Bug 443886

Summary: broken urlgrab when regetting an already downloaded file
Product: [Fedora] Fedora Reporter: Matteo Castellini <self>
Component: python-urlgrabberAssignee: Jeremy Katz <katzj>
Status: CLOSED DUPLICATE QA Contact: Fedora Extras Quality Assurance <extras-qa>
Severity: low Docs Contact:
Priority: low    
Version: 8   
Target Milestone: ---   
Target Release: ---   
Hardware: noarch   
OS: Linux   
Whiteboard:
Fixed In Version: Doc Type: Bug Fix
Doc Text:
Story Points: ---
Clone Of: Environment:
Last Closed: 2008-05-28 20:03:44 UTC Type: ---
Regression: --- Mount Type: ---
Documentation: --- CRM:
Verified Versions: Category: ---
oVirt Team: --- RHEL 7.3 requirements from Atomic Host:
Cloudforms Team: --- Target Upstream Version:
Embargoed:

Description Matteo Castellini 2008-04-23 21:06:54 UTC
Description of problem:
While using an instance of urlgrabber.grabber.URLGrabber with reget turned on
(both reget='simple' and reget='check_timestamp') if I try to get an already
completely downloaded file it raises an exception.
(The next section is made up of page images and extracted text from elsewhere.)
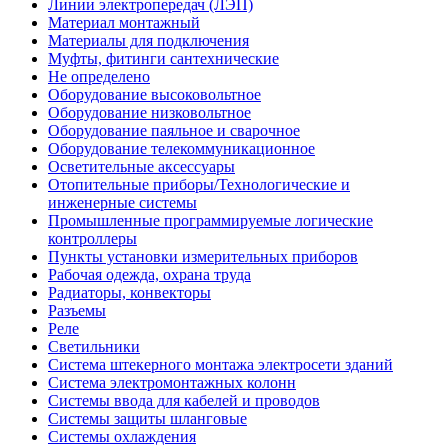
Линии электропередач (ЛЭП)
Материал монтажный
Материалы для подключения
Муфты, фитинги сантехнические
Не определено
Оборудование высоковольтное
Оборудование низковольтное
Оборудование паяльное и сварочное
Оборудование телекоммуникационное
Осветительные аксессуары
Отопительные приборы/Технологические и
инженерные системы
Промышленные программируемые логические
контроллеры
Пункты установки измерительных приборов
Рабочая одежда, охрана труда
Радиаторы, конвекторы
Разъемы
Реле
Светильники
Система штекерного монтажа электросети зданий
Система электромонтажных колонн
Системы ввода для кабелей и проводов
Системы защиты шланговые
Системы охлаждения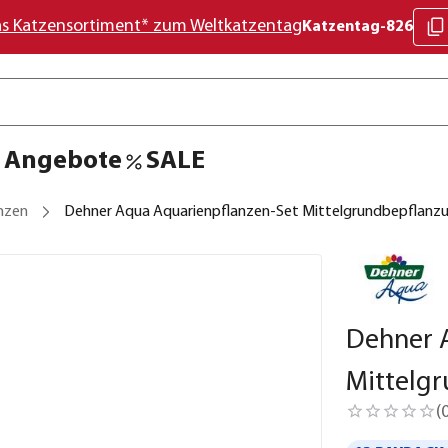
as Katzensortiment* zum Weltkatzentag
Katzentag-826
Angebote
SALE
nzen
Dehner Aqua Aquarienpflanzen-Set Mittelgrundbepflanzun
Dehner 
Mittelgr
(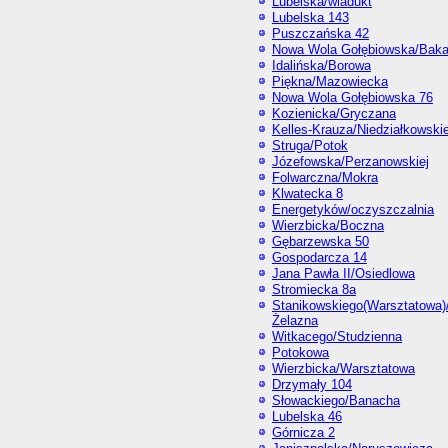
Lubelska/wiadukt
Lubelska 143
Puszczańska 42
Nowa Wola Gołębiowska/Baka
Idalińska/Borowa
Piękna/Mazowiecka
Nowa Wola Gołębiowska 76
Kozienicka/Gryczana
Kelles-Krauza/Niedziałkowski
Struga/Potok
Józefowska/Perzanowskiej
Folwarczna/Mokra
Klwatecka 8
Energetyków/oczyszczalnia
Wierzbicka/Boczna
Gębarzewska 50
Gospodarcza 14
Jana Pawła II/Osiedlowa
Stromiecka 8a
Stanikowskiego(Warsztatowa)
Żelazna
Witkacego/Studzienna
Potokowa
Wierzbicka/Warsztatowa
Drzymały 104
Słowackiego/Banacha
Lubelska 46
Górnicza 2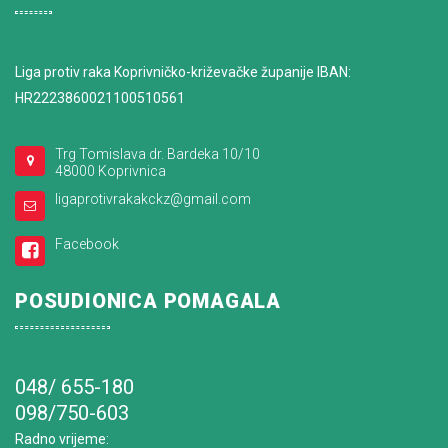
Liga protiv raka Koprivničko-križevačke županije IBAN:
HR2223860021100510561
Trg Tomislava dr. Bardeka 10/10
48000 Koprivnica
ligaprotivrakakckz@gmail.com
Facebook
POSUDIONICA POMAGALA
048/ 655-180
098/750-603
Radno vrijeme
: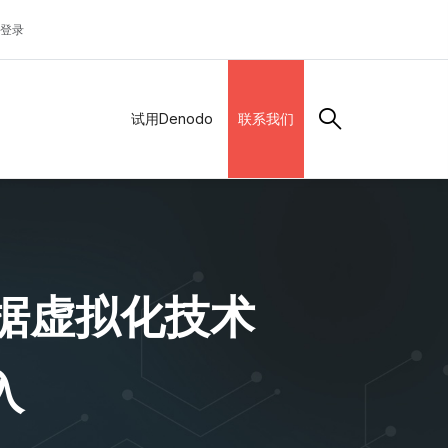
登录
试用Denodo
联系我们
据虚拟化技术
入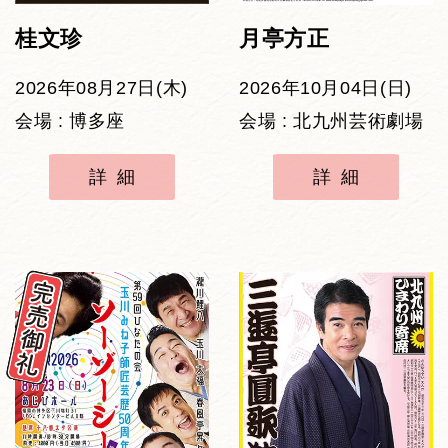
桂文珍
月亭方正
2026年08月27日(木)
2026年10月04日(日)
会場 : 博多座
会場 : 北九州芸術劇場
詳細
詳細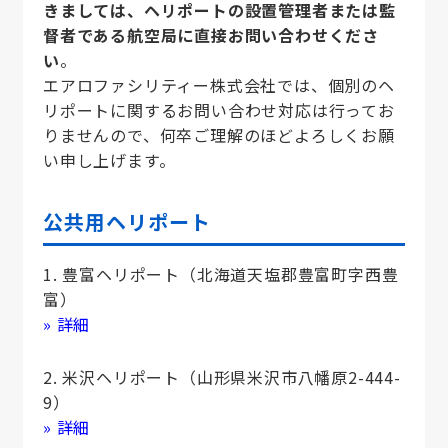
きましては、ヘリポートの設置管理者または監
督者である航空局に直接お問い合わせくださ
い
。
エアロファシリティー株式会社では、個別のヘ
リポートに関するお問い合わせ対応は行ってお
りませんので、何卒ご理解のほどよろしくお願
い申し上げます。
公共用ヘリポート
1. 豊富ヘリポート（北海道天塩郡豊富町字西豊
富）
» 詳細
2. 米沢ヘリポート（山形県米沢市八幡原2-444-
9）
» 詳細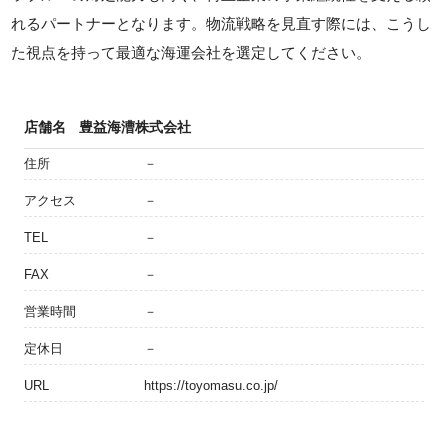
れるパートナーとなります。物流戦略を見直す際には、こうし
た視点を持って最適な海運会社を選定してください。
店舗名
豊益海漕株式会社
住所
－
アクセス
－
TEL
－
FAX
－
営業時間
－
定休日
－
URL
https://toyomasu.co.jp/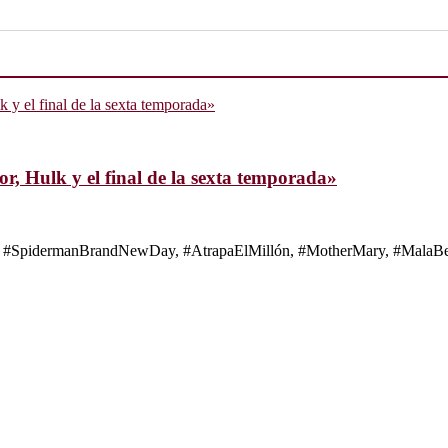
, Hulk y el final de la sexta temporada»
s de #SpidermanBrandNewDay, #AtrapaElMillón, #MotherMary, #MalaBes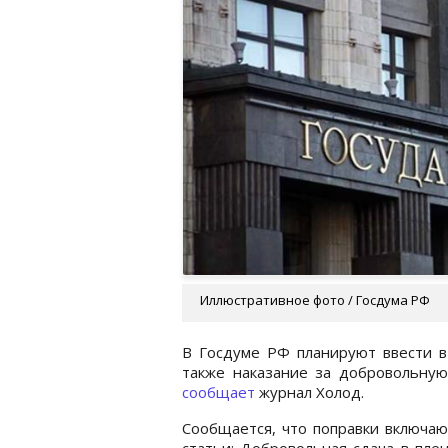
Иллюстративное фото / Госдума РФ
В Госдуме РФ планируют ввести в 
также наказание за добровольную
сообщает
журнал Холод.
Сообщается, что поправки включа
статьи: Добровольная сдача в плен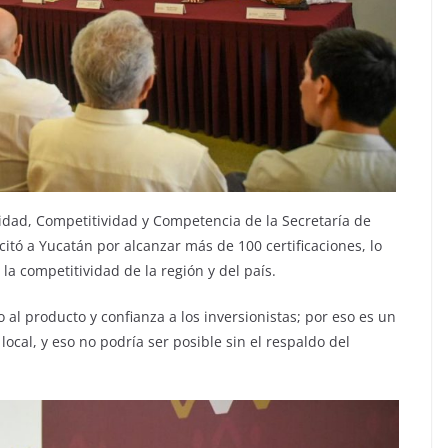
vidad, Competitividad y Competencia de la Secretaría de
tó a Yucatán por alcanzar más de 100 certificaciones, lo
la competitividad de la región y del país.
o al producto y confianza a los inversionistas; por eso es un
cal, y eso no podría ser posible sin el respaldo del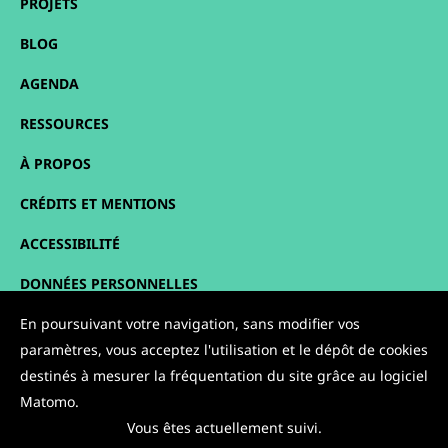
PROJETS
BLOG
AGENDA
RESSOURCES
À PROPOS
CRÉDITS ET MENTIONS
ACCESSIBILITÉ
DONNÉES PERSONNELLES
PLAN DU SITE
En poursuivant votre navigation, sans modifier vos
paramètres, vous acceptez l'utilisation et le dépôt de cookies
CONTACT
destinés à mesurer la fréquentation du site grâce au logiciel
Matomo.
NOUS SUIVRE :
Vous êtes actuellement suivi.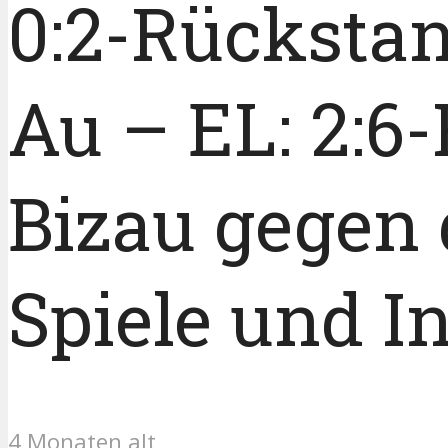
0:2-Rücksta
Au – EL: 2:6
Bizau gegen 
Spiele und 
4 Monaten alt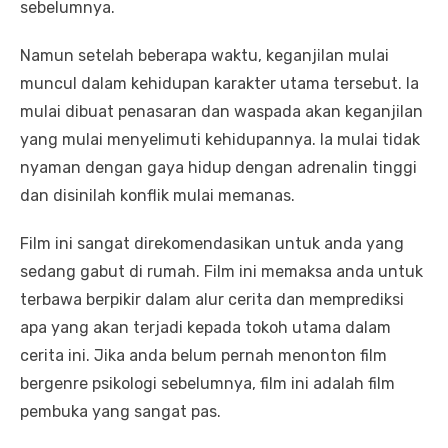
sebelumnya.
Namun setelah beberapa waktu, keganjilan mulai
muncul dalam kehidupan karakter utama tersebut. Ia
mulai dibuat penasaran dan waspada akan keganjilan
yang mulai menyelimuti kehidupannya. Ia mulai tidak
nyaman dengan gaya hidup dengan adrenalin tinggi
dan disinilah konflik mulai memanas.
Film ini sangat direkomendasikan untuk anda yang
sedang gabut di rumah. Film ini memaksa anda untuk
terbawa berpikir dalam alur cerita dan memprediksi
apa yang akan terjadi kepada tokoh utama dalam
cerita ini. Jika anda belum pernah menonton film
bergenre psikologi sebelumnya, film ini adalah film
pembuka yang sangat pas.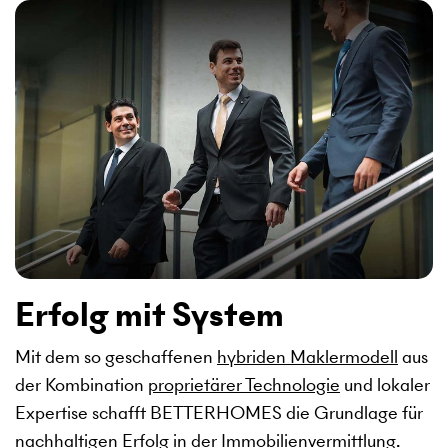
Erfolg mit System
Mit dem so geschaffenen
hybriden Maklermodell
aus
der Kombination
proprietärer Technologie
und lokaler
Expertise schafft BETTERHOMES die Grundlage für
nachhaltigen Erfolg in der Immobilienvermittlung.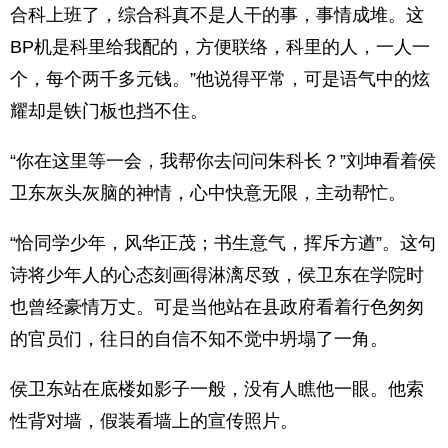
合科上班了，综合科真不是人干的事，事情成堆。这
BP机是科里给我配的，方便联络，科里的人，一人一
个，每个两千多元钱。”他说得平常，可是语气中的炫
耀却是铁门板也挡不住。
“你在这里等一会，我帮你去问问朱科长？”刘坤看着侯
卫东灰头灰脑的神情，心中快意无限，主动帮忙。
“恰同学少年，风华正茂；书生意气，挥斥方遒”。这句
诗将少年人的心态刻画得淋漓尽致，侯卫东在学院时
也曾经豪情万丈。可是当他站在县政府看着行色匆匆
的官员们，往日的自信不知不觉中坍塌了一角。
侯卫东站在底楼如影子一般，没有人瞧他一眼。他索
性背对墙，假装看墙上的宣传照片。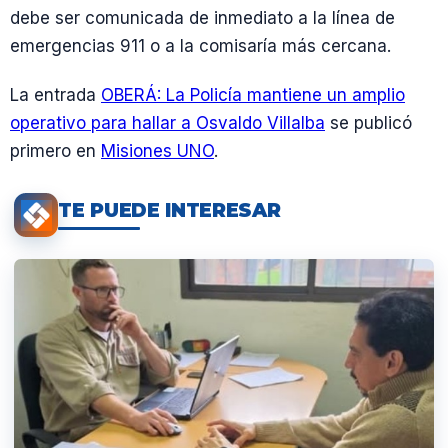
debe ser comunicada de inmediato a la línea de
emergencias 911 o a la comisaría más cercana.
La entrada
OBERÁ: La Policía mantiene un amplio
operativo para hallar a Osvaldo Villalba
se publicó
primero en
Misiones UNO
.
TE PUEDE INTERESAR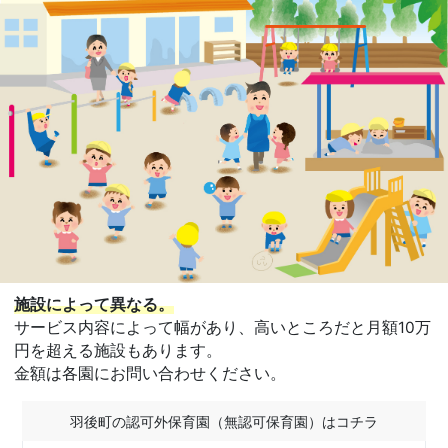
施設によって異なる。
サービス内容によって幅があり、高いところだと月額10万
円を超える施設もあります。
金額は各園にお問い合わせください。
羽後町の認可外保育園（無認可保育園）はコチラ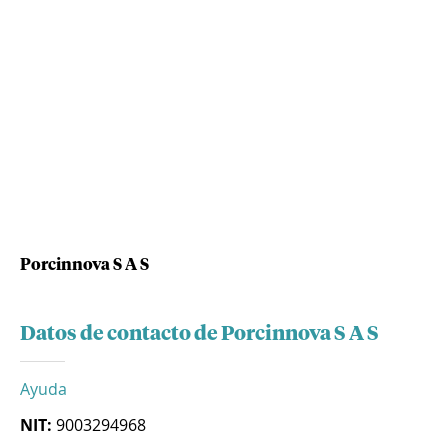
Porcinnova S A S
Datos de contacto de Porcinnova S A S
Ayuda
NIT:
9003294968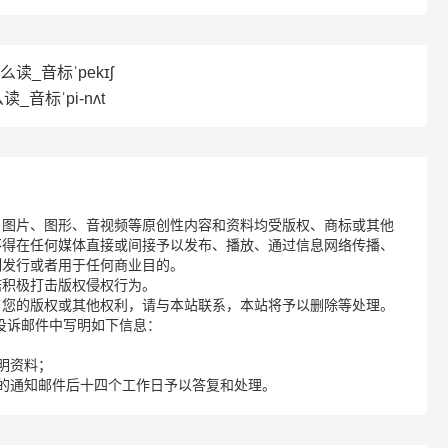
怎么读_音标ˈpekɪʃ
读_音标ˈpi-nʌt
、图片、图形、音视频等原创性内容和资料均受版权、商标或其他
不得在任何媒体直接或间接予以发布、播放、通过信息网络传播、
制发行或者用于任何商业目的。
诺积极打击版权侵权行为。
了您的版权或其他权利，请与本站联系，本站将予以删除等处理。
请您在投诉邮件中写明如下信息：
明资料；
的通知邮件后十四个工作日予以答复和处理。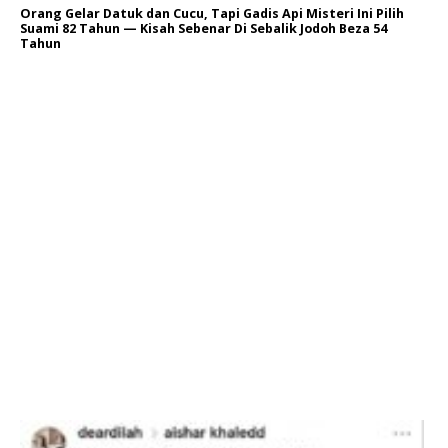
Orang Gelar Datuk dan Cucu, Tapi Gadis Api Misteri Ini Pilih
Suami 82 Tahun — Kisah Sebenar Di Sebalik Jodoh Beza 54
Tahun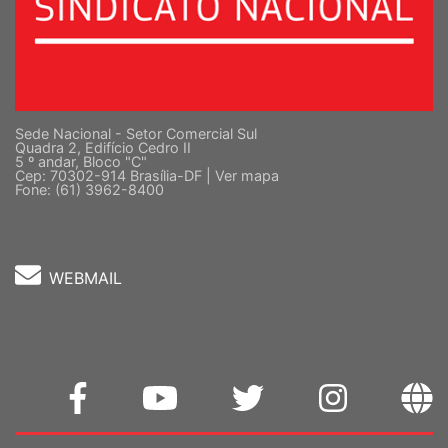
Sede Nacional - Setor Comercial Sul
Quadra 2, Edifício Cedro II
5 º andar, Bloco "C"
Cep: 70302-914 Brasília-DF |
Ver mapa
Fone: (61) 3962-8400
WEBMAIL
Version-Release number of selected component (if applicable):
python-urlgrabber-3.0.0-3.fc8

How reproducible:
Always

Steps to Reproduce:
1.Execute the following Python code:
from urlgrabber import grabber
grab = grabber.URLGrabber(reget='simple')
grab.urlgrab('http://www.ietf.org/rfc/rfc1.txt')
grab.urlgrab('http://www.ietf.org/rfc/rfc1.txt')
  
Actual results:
>>> from urlgrabber import grabber
>>> grab = grabber.URLGrabber(reget='simple')
>>> grab.urlgrab('http://www.ietf.org/rfc/rfc1.txt')
'rfc1.txt'
>>> grab.urlgrab('http://www.ietf.org/rfc/rfc1.txt')
Traceback (most recent call last):
  File "<stdin>", line 1, in <module>
  File "/usr/lib/python2.5/site-packages/urlgrabber/grabber.py", line 928, in
urlgrab
    return self._retry(opts, retryfunc, url, filename)
  File "/usr/lib/python2.5/site-packages/urlgrabber/grabber.py", line 846, in _retry
    r = apply(func, (opts,) + args, {})
  File "/usr/lib/python2.5/site-packages/urlgrabber/grabber.py", line 914, in
retryfunc
    fo = URLGrabberFileObject(url, filename, opts)
  File "/usr/lib/python2.5/site-packages/urlgrabber/grabber.py", line 1002, in
__init__
    self._do_open()
  File "/usr/lib/python2.5/site-packages/urlgrabber/grabber.py", line 1069, in
_do_open
    fo, hdr = self._make_request(req, opener)
  File "/usr/lib/python2.5/site-packages/urlgrabber/grabber.py", line 1174, in
_make_request
    raise URLGrabError(9, str(e))
urlgrabber.grabber.URLGrabError: [Errno 9] Requested Range Not Satisfiable

Expected results:
>>> from urlgrabber import grabber
>>> grab = grabber.URLGrabber(reget='simple')
>>> grab.urlgrab('http://www.ietf.org/rfc/rfc1.txt')
'rfc1.txt'
>>> grab.urlgrab('http://www.ietf.org/rfc/rfc1.txt')
'rfc1.txt'

Additional info:
Everything works fine with reget=None. This behaviour doesn't happen for ftp://
and file:// urls. Can be reproduced in rawhide too (python-urlgrabber-3.0.0-6.fc9).

Comment 1 Jeremy Katz 2008-05-28 20:03:44 UTC

*** This bug has been marked as a duplicate of 442165 ***